Organic anion transporters actively move acidic drugs from peritubular capillaries into renal tubule cells against an electrochemical gradient. ATP-dependent efflux transporters on the apical membrane then pump these drugs into the tubular fluid. This two-step process ensures efficient elimination of acidic medications from the body.
Q3: What is the role of P-glycoproteins in basic drug secretion?
P-glycoproteins are efflux transporters expressed on the apical membrane of renal tubule cells that facilitate basic drug movement down their concentration gradient into the urine. Organic cation transporters work with these P-glycoproteins to transfer basic drugs from peritubular capillaries through tubular cells and into the tubular fluid.
Q4: Why do different drugs compete for the same renal transporters?
Renal transporters are nonselective, meaning they can transport multiple structurally similar drugs. When different drugs bind to the same transporter simultaneously, they compete for limited transport capacity, reducing secretion efficiency for each drug. This competition slows tubular secretion rates when multiple drugs are present in the blood.
Q5: How does probenecid extend penicillin's therapeutic effect?
Probenecid and penicillin both compete for the same organic anion transporter. When co-administered, probenecid occupies the transporter and slows penicillin's secretion into the urine. This competition retards penicillin elimination, prolonging its presence in the bloodstream and extending its therapeutic action against bacterial infections.

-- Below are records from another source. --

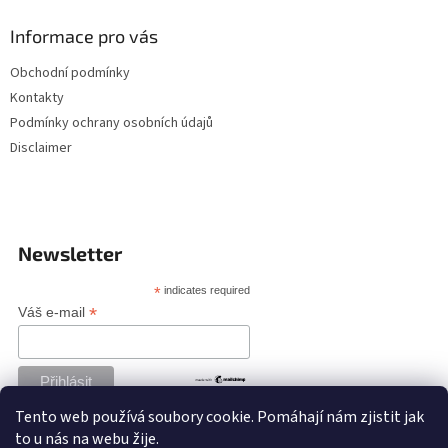
Informace pro vás
Obchodní podmínky
Kontakty
Podmínky ochrany osobních údajů
Disclaimer
Newsletter
*
indicates required
*
Váš e-mail
Tento web používá soubory cookie. Pomáhají nám zjistit jak
to u nás na webu žije.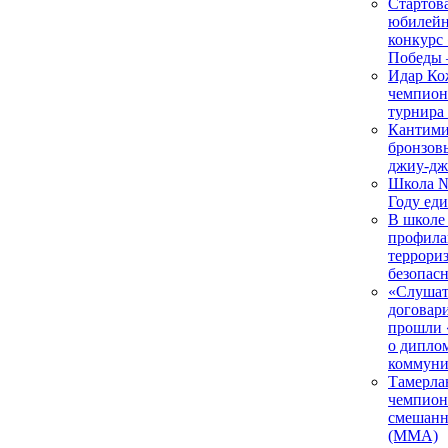
Стартова
юбилейн
конкурс
Победы 
Идар Ко
чемпион
турнира
Кантим
бронзов
джиу-дж
Школа №
Году ед
В школе
профила
террориз
безопас
«Слушат
договари
прошли 
о дипло
коммун
Тамерла
чемпион
смешанн
(ММА)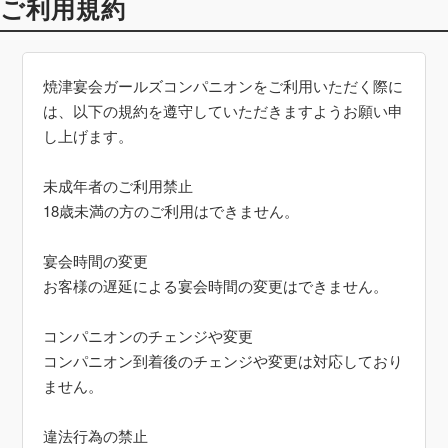
ご利用規約
焼津宴会ガールズコンパニオンをご利用いただく際に
は、以下の規約を遵守していただきますようお願い申
し上げます。
未成年者のご利用禁止
18歳未満の方のご利用はできません。
宴会時間の変更
お客様の遅延による宴会時間の変更はできません。
コンパニオンのチェンジや変更
コンパニオン到着後のチェンジや変更は対応しており
ません。
違法行為の禁止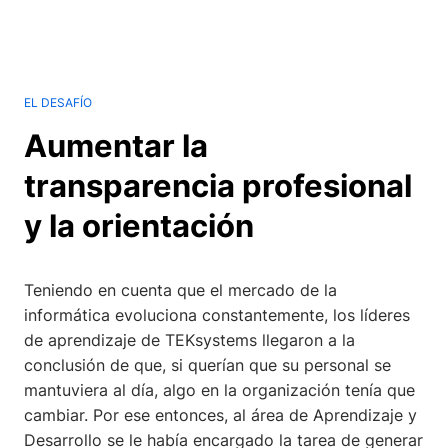
EL DESAFÍO
Aumentar la
transparencia profesional
y la orientación
Teniendo en cuenta que el mercado de la
informática evoluciona constantemente, los líderes
de aprendizaje de TEKsystems llegaron a la
conclusión de que, si querían que su personal se
mantuviera al día, algo en la organización tenía que
cambiar. Por ese entonces, al área de Aprendizaje y
Desarrollo se le había encargado la tarea de generar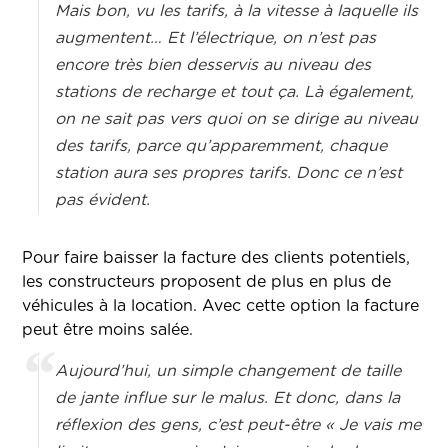
Mais bon, vu les tarifs, à la vitesse à laquelle ils
augmentent… Et l’électrique, on n’est pas
encore très bien desservis au niveau des
stations de recharge et tout ça. Là également,
on ne sait pas vers quoi on se dirige au niveau
des tarifs, parce qu’apparemment, chaque
station aura ses propres tarifs. Donc ce n’est
pas évident.
Pour faire baisser la facture des clients potentiels,
les constructeurs proposent de plus en plus de
véhicules à la location. Avec cette option la facture
peut être moins salée.
Aujourd’hui, un simple changement de taille
de jante influe sur le malus. Et donc, dans la
réflexion des gens, c’est peut-être « Je vais me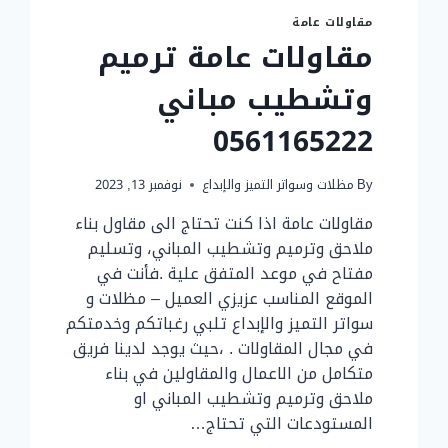
مقاولات عامة
مقاولات عامة ترميم
وتشطيب مباني
0561165222
By
مظلات وسواتر التميز والإبداع
نوفمبر 13, 2023
مقاولات عامة اذا كنت تحتاج الى مقاول بناء
ملاحق وترميم وتشطيب المباني، وتسليم
مفتاح في موعد المتفق علية .فأنت في
الموقع المناسب عزيزي العميل – مظلات و
سواتر التميز والإبداع تلبي رغباتكم وخدمتكم
في مجال المقاولات . ،حيث يوجد لدينا فريق
متكامل من الاعمال والمقاولين في بناء
ملاحق وترميم وتشطيب المباني او
المستودعات التي تحتاج…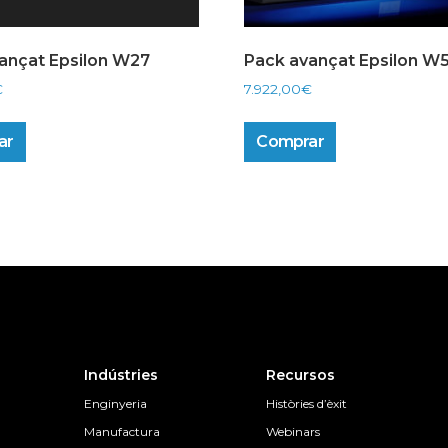
ançat Epsilon W27
Pack avançat Epsilon W
€
7.922,00
€
ar
Comprar
Indústries
Recursos
Enginyeria
Històries d’èxit
Manufactura
Webinars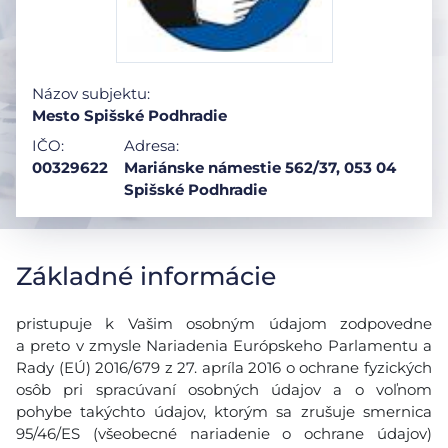
Názov subjektu:
Mesto Spišské Podhradie
IČO:
Adresa:
00329622
Mariánske námestie 562/37, 053 04
Spišské Podhradie
Základné informácie
pristupuje k Vašim osobným údajom zodpovedne
a preto v zmysle Nariadenia Európskeho Parlamentu a
Rady (EÚ) 2016/679 z 27. apríla 2016 o ochrane fyzických
osôb pri spracúvaní osobných údajov a o voľnom
pohybe takýchto údajov, ktorým sa zrušuje smernica
95/46/ES (všeobecné nariadenie o ochrane údajov)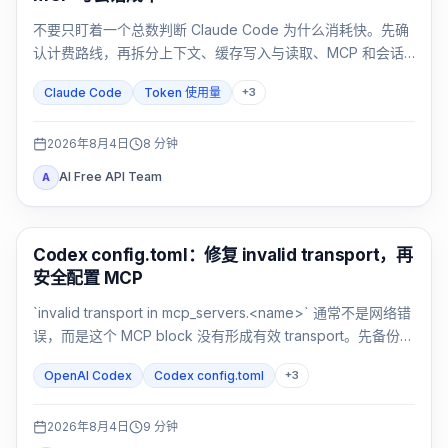
不要只盯着一个总数判断 Claude Code 为什么消耗快。先确
认计费路线，再拆分上下文、缓存写入与读取、MCP 和会话
累积，最后用干净会话做对照。
Claude Code
Token 使用量
+
3
2026年8月4日
8
分钟
AI Free API Team
A
AI 开发工具
Codex config.toml：修复 invalid transport，再
安全配置 MCP
`invalid transport in mcp_servers.<name>` 通常不是网络错
误，而是这个 MCP block 没有形成有效 transport。先备份，
再恢复 `command` 或 `url`，最后验证解析与连接。
OpenAI Codex
Codex config.toml
+
3
2026年8月4日
9
分钟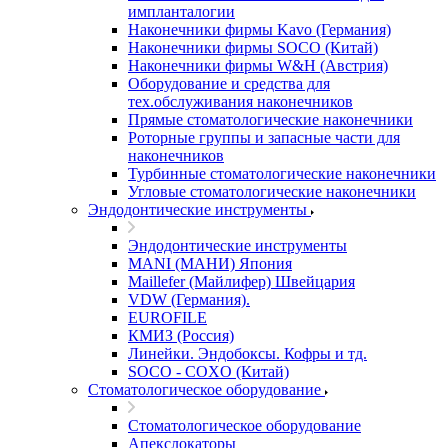
импланталогии
Наконечники фирмы Kavo (Германия)
Наконечники фирмы SOCO (Китай)
Наконечники фирмы W&H (Австрия)
Оборудование и средства для
тех.обслуживания наконечников
Прямые стоматологические наконечники
Роторные группы и запасные части для
наконечников
Турбинные стоматологические наконечники
Угловые стоматологические наконечники
Эндодонтические инструменты
Эндодонтические инструменты
MANI (МАНИ) Япония
Maillefer (Майлифер) Швейцария
VDW (Германия).
EUROFILE
КМИЗ (Россия)
Линейки. Эндобоксы. Кофры и тд.
SOCO - COXO (Китай)
Стоматологическое оборудование
Стоматологическое оборудование
Апекслокаторы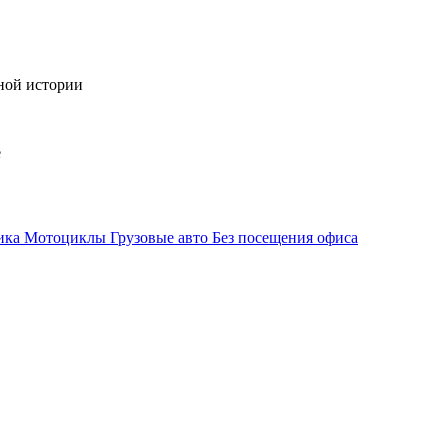
тной истории
е
ика
Мотоциклы
Грузовые авто
Без посещения офиса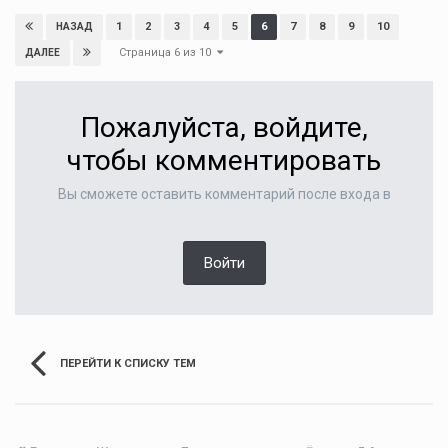
1
2
3
4
5
6
7
8
9
10
НАЗАД
Страница 6 из 10
ДАЛЕЕ
Пожалуйста, войдите,
чтобы комментировать
Вы сможете оставить комментарий после входа в
Войти
ПЕРЕЙТИ К СПИСКУ ТЕМ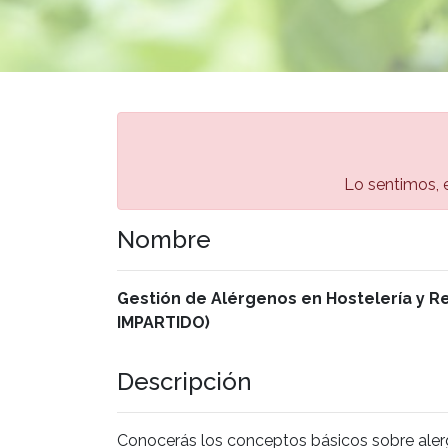
Lo sentimos, e
Nombre
Gestión de Alérgenos en Hostelería y R
IMPARTIDO)
Descripción
Conocerás los conceptos básicos sobre alergia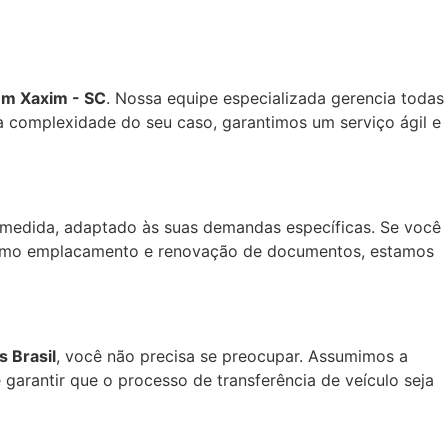
em Xaxim - SC
. Nossa equipe especializada gerencia todas
a complexidade do seu caso, garantimos um serviço ágil e
medida, adaptado às suas demandas específicas. Se você
omo emplacamento e renovação de documentos, estamos
 Brasil
, você não precisa se preocupar. Assumimos a
garantir que o processo de transferência de veículo seja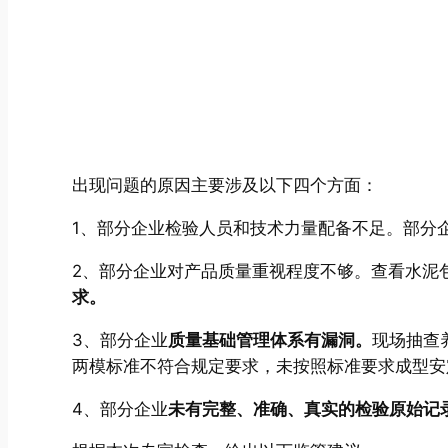
出现问题的原因主要涉及以下四个方面：
1、部分企业检验人员和技术力量配备不足。部分
2、部分企业对产品质量重视程度不够。查看水泥
求。
3、部分企业
质量基础管理体系有漏洞。
现场抽查养
两模标准不符合规定要求，未按照标准要求成型安
4、部分企业
未有完整、准确、真实的检验原始记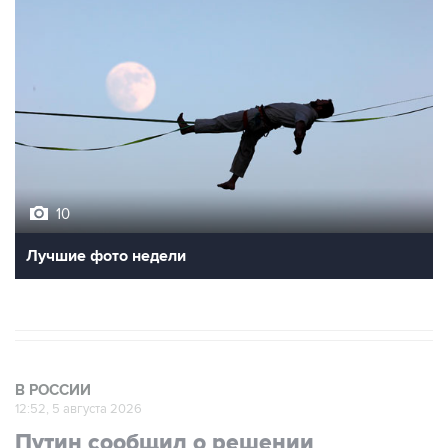
10
Лучшие фото недели
В РОССИИ
12:52, 5 августа 2026
Путин сообщил о решении
сосредоточить в одних руках все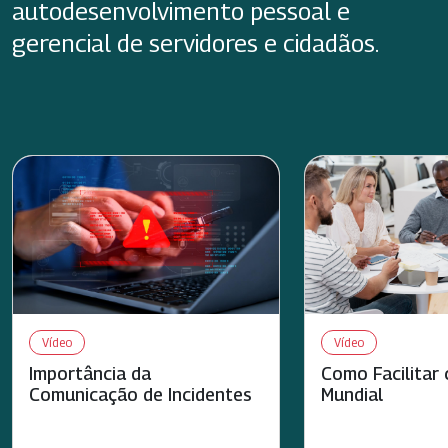
autodesenvolvimento pessoal e
gerencial de servidores e cidadãos.
Vídeo
Vídeo
Importância da
Como Facilitar
Comunicação de Incidentes
Mundial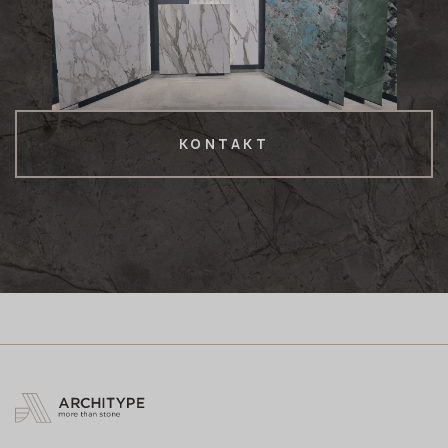
KONTAKT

Q6: What is the difference between organic anion and organic cation transporters?
Organic anion transporters actively move acidic drugs against an electrochemical gradient, requiring ATP energy. Organic cation transporters move basic drugs down their concentration gradient passively. Both use apical membrane efflux transporters to deliver drugs into urine, but they handle different drug classes and use different transport mechanisms.
Q7: How does tubular secretion complement glomerular filtration in renal drug elimination?
Glomerular filtration passively removes unbound drugs from blood, while tubular secretion actively transports additional drugs from peritubular capillaries into the tubular fluid. Together, these processes ensure comprehensive renal elimination of both filtered and actively secreted drugs, maximizing overall clearance efficiency from the body.